Il s’était rendu à Kinshasa pour calmer la situation et arranger le problème du contrat. M.Likabu ainsi que quelques membres du groupe l’ont attaqué en le traitant de « mauvais colon belge, maître d’esclaves et usant du fouet » et ont exigé de l’argent supplémentaire pour les tournées précédentes. M.Likabu a décidé de ne plus travailler avec M.Winter, ce qui a entraîné le départ de M. Ngambali et de M. Ntsituvuidi.
C’était en janvier dernier. Quelques jours plus tard, Run productions a annulé la tournée européenne. M. Ngambali a confirmé la nouvelle au Guardian. Il a bel et bien quitté le groupe. Et M. Ntsituvuidi aussi. Pourquoi? « Mauvaise gestion », a-t-il répondu. Il ajoute qu’il a déjà formé un nouveau groupe avec M. Ntsituvuidi et le percussioniste Cubain Kabeya. « On est en train de répéter là ».
Staff Benda Bilili n’est donc plus. Le pire dans cette histoire est qu’elle ne fait que confirmer un modèle établi depuis longtemps. Elle rappelle les problèmes de management rencontrés par le groupe touareg Tinariwen.
Les groupes arrivent d’Afrique avec de grands espoirs.
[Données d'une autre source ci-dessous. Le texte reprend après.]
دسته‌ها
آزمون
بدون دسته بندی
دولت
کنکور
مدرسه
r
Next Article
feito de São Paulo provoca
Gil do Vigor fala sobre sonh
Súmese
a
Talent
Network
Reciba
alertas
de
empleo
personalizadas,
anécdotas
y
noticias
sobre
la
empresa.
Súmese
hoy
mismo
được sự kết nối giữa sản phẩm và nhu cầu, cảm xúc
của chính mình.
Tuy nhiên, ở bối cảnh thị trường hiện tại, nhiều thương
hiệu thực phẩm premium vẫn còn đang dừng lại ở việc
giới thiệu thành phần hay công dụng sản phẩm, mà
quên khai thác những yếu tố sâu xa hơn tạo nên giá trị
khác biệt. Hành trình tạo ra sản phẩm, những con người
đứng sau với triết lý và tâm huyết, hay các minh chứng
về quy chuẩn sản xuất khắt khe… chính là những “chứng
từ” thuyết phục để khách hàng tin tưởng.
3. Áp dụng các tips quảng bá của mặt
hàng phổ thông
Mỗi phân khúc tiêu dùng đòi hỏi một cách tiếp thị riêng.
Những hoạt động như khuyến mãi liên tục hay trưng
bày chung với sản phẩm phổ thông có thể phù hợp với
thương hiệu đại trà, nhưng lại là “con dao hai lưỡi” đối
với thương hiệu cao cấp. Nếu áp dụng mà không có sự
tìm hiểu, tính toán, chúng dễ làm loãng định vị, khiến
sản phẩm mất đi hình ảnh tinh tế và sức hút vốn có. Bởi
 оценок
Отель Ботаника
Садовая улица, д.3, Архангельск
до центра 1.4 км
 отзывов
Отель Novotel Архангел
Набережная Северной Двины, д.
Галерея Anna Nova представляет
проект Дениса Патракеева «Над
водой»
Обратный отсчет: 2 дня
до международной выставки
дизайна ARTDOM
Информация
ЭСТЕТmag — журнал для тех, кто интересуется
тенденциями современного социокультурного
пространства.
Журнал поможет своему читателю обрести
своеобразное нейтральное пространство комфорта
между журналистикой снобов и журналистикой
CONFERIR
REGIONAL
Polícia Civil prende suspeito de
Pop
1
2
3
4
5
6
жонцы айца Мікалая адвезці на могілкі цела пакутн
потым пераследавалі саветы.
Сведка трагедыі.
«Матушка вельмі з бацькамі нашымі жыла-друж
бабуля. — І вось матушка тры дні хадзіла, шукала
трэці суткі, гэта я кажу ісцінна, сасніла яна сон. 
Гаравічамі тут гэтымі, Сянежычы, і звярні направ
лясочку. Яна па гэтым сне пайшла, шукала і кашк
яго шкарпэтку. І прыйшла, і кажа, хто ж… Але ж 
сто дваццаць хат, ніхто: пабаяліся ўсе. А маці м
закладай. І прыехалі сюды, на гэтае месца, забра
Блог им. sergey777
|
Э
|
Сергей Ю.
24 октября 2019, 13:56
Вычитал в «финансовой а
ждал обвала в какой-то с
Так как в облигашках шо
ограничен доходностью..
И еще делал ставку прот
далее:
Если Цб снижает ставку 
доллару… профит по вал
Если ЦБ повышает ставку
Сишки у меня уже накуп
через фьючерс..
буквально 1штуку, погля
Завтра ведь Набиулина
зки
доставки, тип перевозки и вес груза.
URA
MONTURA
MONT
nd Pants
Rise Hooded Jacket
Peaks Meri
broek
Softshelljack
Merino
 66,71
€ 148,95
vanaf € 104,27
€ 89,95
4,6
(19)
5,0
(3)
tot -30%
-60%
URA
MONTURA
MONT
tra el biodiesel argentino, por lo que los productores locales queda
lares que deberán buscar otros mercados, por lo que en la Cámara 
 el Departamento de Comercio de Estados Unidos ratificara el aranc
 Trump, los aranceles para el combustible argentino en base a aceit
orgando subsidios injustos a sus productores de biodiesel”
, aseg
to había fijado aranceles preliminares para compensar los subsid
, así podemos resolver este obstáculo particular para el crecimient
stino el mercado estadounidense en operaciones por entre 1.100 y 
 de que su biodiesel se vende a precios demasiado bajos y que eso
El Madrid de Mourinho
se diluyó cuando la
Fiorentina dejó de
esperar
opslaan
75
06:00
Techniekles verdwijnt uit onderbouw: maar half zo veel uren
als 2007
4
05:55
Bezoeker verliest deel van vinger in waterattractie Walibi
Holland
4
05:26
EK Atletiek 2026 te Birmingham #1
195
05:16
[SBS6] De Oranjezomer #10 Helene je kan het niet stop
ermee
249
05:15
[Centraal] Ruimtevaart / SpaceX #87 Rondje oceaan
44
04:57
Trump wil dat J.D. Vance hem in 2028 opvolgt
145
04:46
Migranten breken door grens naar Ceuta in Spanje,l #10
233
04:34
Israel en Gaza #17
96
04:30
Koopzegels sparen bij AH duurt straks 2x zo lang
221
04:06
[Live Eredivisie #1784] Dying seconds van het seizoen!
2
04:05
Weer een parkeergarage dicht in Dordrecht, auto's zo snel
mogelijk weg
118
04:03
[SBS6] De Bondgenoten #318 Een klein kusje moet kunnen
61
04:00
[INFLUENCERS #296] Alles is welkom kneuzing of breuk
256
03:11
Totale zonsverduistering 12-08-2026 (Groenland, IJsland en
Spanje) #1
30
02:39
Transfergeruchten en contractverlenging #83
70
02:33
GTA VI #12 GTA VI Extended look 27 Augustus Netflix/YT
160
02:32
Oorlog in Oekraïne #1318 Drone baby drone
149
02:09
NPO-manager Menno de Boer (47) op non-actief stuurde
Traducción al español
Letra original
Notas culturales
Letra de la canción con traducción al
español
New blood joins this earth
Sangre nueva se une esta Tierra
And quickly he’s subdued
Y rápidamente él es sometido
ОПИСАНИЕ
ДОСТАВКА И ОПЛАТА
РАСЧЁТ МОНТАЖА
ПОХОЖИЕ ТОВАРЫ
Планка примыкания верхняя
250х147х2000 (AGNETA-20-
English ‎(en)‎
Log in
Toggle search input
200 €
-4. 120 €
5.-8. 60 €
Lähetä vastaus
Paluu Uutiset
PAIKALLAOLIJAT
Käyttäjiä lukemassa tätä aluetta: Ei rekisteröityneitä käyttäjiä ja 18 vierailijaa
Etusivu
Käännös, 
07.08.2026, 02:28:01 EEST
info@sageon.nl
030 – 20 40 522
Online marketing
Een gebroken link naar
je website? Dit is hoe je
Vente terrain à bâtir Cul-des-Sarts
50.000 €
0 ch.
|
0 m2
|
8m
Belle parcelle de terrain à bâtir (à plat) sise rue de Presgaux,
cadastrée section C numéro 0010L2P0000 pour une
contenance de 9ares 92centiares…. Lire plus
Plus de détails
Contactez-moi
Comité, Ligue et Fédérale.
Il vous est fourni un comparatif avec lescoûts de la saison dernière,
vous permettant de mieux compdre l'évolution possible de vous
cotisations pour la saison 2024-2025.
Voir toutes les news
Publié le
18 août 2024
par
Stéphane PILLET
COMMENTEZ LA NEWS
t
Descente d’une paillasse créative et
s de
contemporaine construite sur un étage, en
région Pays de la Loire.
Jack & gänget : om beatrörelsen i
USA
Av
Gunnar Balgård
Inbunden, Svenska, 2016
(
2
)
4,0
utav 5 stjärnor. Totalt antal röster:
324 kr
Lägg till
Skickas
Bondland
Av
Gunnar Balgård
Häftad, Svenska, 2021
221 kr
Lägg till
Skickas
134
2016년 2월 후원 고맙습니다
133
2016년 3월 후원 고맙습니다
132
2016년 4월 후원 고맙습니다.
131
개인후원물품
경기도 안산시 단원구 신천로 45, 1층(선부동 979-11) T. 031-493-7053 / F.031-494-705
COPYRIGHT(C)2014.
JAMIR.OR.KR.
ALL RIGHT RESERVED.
Ils voient le succès dans les applaudissements du public mais la récompense financière rêvée reste insaisissable, absorbée par des coûts inévitables. La suspicion monte, les collaborateurs sont accusés, les amitiés tournent au vinaigre et la triste et dure réalité surgit : l’Europe ne les rendra pas extrêmement riches. Elle leur permettra, avec un peu de chance, de vivre de leur musique.